The culprit for the downward revision on growth estimates, said analysts, were larger-than-expected drags from a trade deficit and businesses failing to stock up their shelves and warehouses during the rough winter. This trend is already in the process of reversing itself.

“Almost all of the downward revision came from a near halving in the estimated rate of inventory accumulation,” Alan Levenson, chief economist for T. Rowe Price Associates, said in a note to investors. “Inventory building is unlikely to be a drag on current quarter growth; indeed, there is scope for a small contribution in the possibility of a return to the post-recession trend.”

The White House agreed.

“Overall the first quarter was subject to a number of notable influences, including historically severe winter weather, which temporarily lowered growth,” said Jason Furman, head of the Council of Economic Advisers. “A range of more up-to-date data from March and April, including jobs, manufacturing, housing and other indicators, provide a more accurate and timely picture of where the economy is today.”

The housing sector weighed on growth during the first quarter, with home building and sales of existing homes disappointing. That too is expected to begin turning around in the second quarter reading of gross domestic product, the broadest measure of output of U.S. goods and services.

“At this point, we conservatively project a 4 percent increase in real GDP in the second quarter,” wrote economists John Ryding and Conrad DeQuadros at RDQ Economics in New York. “However, we continue to lower the emphasis we have been putting on quarterly GDP movements as an indicator of the cyclical state of the economy.

There are numerous signs in the economy of gathering steam, however, ranging from a return to spending and investment by businesses to rising consumer confidence that is leading to more spending.

“Consumer spending remains strong, increasing at a 3.1% annual rate,” noted Doug Handler, chief U.S. economist for forecaster IHS Global Insight.

Employment indicators are also improving.
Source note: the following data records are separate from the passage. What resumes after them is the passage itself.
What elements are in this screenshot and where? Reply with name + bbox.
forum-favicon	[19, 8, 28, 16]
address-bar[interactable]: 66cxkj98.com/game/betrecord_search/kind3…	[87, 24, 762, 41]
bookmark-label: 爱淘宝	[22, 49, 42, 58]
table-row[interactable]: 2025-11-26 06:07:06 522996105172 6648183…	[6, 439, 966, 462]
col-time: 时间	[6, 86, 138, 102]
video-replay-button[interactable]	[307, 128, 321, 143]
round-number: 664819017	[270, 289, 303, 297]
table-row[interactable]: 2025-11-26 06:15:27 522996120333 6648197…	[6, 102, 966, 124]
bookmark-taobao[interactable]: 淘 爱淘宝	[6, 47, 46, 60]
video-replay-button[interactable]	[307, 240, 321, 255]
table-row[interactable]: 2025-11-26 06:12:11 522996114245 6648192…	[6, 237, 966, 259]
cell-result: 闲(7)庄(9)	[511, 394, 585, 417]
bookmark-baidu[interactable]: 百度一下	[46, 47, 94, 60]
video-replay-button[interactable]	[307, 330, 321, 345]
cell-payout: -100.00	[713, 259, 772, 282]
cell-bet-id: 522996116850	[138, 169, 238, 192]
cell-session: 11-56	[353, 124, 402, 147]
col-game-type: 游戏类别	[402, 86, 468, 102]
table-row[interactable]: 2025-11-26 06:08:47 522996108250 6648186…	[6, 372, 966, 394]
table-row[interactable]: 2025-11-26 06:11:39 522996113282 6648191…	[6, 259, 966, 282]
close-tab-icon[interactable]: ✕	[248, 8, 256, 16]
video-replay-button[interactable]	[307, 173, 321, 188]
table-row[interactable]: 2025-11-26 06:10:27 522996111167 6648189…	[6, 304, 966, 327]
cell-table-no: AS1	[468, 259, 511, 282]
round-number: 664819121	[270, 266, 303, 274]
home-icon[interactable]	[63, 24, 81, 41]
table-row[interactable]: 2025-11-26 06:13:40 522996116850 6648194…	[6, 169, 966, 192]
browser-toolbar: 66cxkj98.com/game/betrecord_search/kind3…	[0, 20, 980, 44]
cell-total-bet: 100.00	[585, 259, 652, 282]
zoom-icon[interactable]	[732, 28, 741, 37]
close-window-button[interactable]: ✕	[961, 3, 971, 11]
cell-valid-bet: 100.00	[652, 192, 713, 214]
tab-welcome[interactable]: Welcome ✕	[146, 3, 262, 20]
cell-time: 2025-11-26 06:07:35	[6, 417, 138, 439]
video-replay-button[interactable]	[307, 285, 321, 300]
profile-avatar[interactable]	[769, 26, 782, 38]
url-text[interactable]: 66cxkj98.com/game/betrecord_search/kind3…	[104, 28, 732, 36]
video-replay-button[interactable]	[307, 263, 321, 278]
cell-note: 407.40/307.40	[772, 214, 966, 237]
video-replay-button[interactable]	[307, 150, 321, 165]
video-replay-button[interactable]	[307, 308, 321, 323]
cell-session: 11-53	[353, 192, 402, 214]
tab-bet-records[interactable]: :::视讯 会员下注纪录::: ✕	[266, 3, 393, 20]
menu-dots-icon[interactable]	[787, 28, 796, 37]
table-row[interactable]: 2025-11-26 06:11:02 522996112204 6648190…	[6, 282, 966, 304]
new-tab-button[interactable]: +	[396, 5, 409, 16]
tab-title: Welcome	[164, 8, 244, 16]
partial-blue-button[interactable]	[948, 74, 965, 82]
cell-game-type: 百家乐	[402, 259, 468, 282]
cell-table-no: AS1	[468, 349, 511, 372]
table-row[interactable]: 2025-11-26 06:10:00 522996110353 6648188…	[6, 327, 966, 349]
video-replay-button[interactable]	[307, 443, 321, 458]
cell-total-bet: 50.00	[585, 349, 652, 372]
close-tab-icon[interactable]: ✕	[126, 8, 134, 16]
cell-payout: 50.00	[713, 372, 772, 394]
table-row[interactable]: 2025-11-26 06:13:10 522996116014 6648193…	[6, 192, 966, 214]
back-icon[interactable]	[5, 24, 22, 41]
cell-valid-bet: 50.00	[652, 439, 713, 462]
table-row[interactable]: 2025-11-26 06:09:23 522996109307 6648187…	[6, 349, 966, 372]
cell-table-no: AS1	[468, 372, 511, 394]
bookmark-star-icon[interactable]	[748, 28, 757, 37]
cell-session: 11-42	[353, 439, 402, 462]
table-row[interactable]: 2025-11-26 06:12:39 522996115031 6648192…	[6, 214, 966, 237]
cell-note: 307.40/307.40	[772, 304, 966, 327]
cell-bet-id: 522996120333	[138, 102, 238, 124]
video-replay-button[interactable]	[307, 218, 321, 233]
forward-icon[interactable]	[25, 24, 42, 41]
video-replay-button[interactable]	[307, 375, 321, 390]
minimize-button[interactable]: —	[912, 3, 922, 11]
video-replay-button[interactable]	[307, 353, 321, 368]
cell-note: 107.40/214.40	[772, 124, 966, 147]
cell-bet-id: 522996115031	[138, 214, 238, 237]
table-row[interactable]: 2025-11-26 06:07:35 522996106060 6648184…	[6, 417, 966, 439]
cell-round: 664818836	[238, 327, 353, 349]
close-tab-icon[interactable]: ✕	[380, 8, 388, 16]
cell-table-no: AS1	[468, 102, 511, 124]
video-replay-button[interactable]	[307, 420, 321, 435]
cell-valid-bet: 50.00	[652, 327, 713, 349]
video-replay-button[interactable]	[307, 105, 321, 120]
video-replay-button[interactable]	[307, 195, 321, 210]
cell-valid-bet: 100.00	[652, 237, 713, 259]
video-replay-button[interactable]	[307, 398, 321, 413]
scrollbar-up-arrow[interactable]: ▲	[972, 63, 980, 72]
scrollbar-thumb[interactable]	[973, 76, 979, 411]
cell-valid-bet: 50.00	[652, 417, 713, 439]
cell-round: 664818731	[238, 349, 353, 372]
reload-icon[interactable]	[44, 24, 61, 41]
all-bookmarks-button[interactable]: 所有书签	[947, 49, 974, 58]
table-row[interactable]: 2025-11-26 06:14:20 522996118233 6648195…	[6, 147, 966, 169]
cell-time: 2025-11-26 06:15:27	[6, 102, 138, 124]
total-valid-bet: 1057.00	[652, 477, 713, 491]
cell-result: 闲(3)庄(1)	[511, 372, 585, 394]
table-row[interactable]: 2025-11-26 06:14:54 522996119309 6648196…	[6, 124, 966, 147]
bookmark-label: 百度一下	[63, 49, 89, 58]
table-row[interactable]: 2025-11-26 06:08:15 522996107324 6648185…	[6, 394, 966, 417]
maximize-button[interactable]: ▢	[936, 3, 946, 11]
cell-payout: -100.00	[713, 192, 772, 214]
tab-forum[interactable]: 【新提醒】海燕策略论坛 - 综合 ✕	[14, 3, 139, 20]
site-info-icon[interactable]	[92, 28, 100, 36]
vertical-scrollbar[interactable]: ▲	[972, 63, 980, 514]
One of those came Thursday with the latest release of first-time claims for unemployment benefits, which fell by 27,000 to 300,000 for the week that ended on May 24 and is beginning to approach levels seen in a healthy economy.

Housing continues to be a wild card, however, with Federal Reserve Chair Janet Yellen and colleagues also voice concern about sluggish activity despite mortgage rates that are unusually low by historical standards.

The National Association of Realtors on Thursday reported that pending home sales, as measured on its index, increased by 0.4 percent over March numbers. That forward-looking indicator of signed contracts for home purchases is a modest improvement, but remains 9.2 percent where it stood in April 2013, the group said.